The RR2214 research cruise aboard the R/V Roger Revelle, a meridional section of the Pacific as part of the GEOTRACES program, is a 55-day expedition consisting of 38 planned stations. The leg will begin in Papeete, Tahiti, crossing the south Pacific Ocean to the ice edge of West Antarctica. Then heading east before crossing northeastward towards Punta Arenas, Chile (Figure 1). The chief objective of this cruise is to determine the sources, distributions and sinks of trace elements and isotopes and their interactions with biological productivity and carbon cycles in the South Pacific Ocean. Various scientific groups will work together to achieve the primary goal, using analytical methods of biogeochemistry and marine chemistry. Ultimately, the deliverables from this research cruise will enhance our understanding of the biogeochemical cycling of trace metals and carbon, processes controlling their distributions, and their interactions with marine environments and ecosystems under climate change.

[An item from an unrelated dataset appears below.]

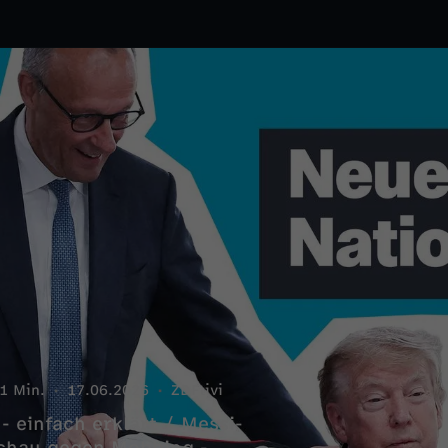
1 Min.
17.06.2026
ZDFtivi
 einfach erklärt / Messi-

Our research team will be sailing on the RR2214 cruise, aiming to fill the knowledge gap on the connection between the dissolved inorganic carbon system and the trace elements in the South Pacific Ocean. To do so, we will collect data on dissolved inorganic carbon parameters (pH, dissolved inorganic carbon, total alkalinity) by measuring seawater pH onboard and collecting seawater samples for dissolved inorganic carbon and total alkalinity. We are excited to see how the change in trace metal abundances affects the productivity of the phytoplankton community, changing the carbon dynamics in the study region. Moreover, we will assess long-term variabilities in anthropogenic carbon storage and ocean acidification to see the ocean’s response to rapid environmental changes ongoing in the study region. Our research would contribute to assessing the current state of air-sea carbon dynamics and will provide clues on how future climate change will alter the global ocean.

We participated in the mobilization at the Nimitz Marine Facility in San Diego from November 9^th to 12^th. Shipping containers for scientific gears and ship stores were loaded onto the deck with the large shore crane during mobilization. Some research groups participated in making bubbles, a trace metal clean space preventing contamination of the sample by using filters to remove small particles from the air. Another priority was to secure their scientific gear, so they will not injure anyone or anything during the roll in the sea (Figure 3). 

The research vessel departed San Diego on November 13^th and will meet most of the scientific party in Papeete. Stay safe until boarding!